> [Task goal] Lines containing the word "Code" are to be copied from the data below.

> [Information provided]

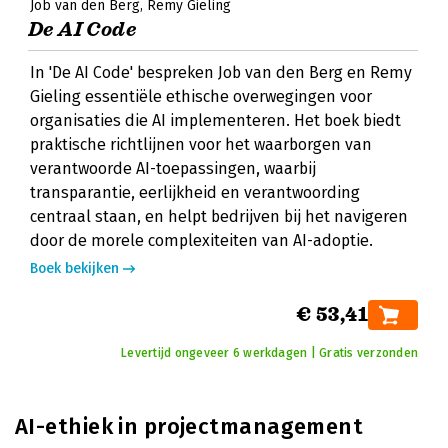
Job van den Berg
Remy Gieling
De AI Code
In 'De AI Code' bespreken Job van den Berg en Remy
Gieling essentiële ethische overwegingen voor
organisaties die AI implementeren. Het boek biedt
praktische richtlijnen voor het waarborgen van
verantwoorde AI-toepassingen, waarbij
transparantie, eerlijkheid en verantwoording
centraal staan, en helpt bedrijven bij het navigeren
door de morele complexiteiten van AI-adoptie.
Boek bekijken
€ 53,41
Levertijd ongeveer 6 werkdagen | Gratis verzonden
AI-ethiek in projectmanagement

> [Written answer]
De AI Code
In 'De AI Code' bespreken Job van den Berg en Remy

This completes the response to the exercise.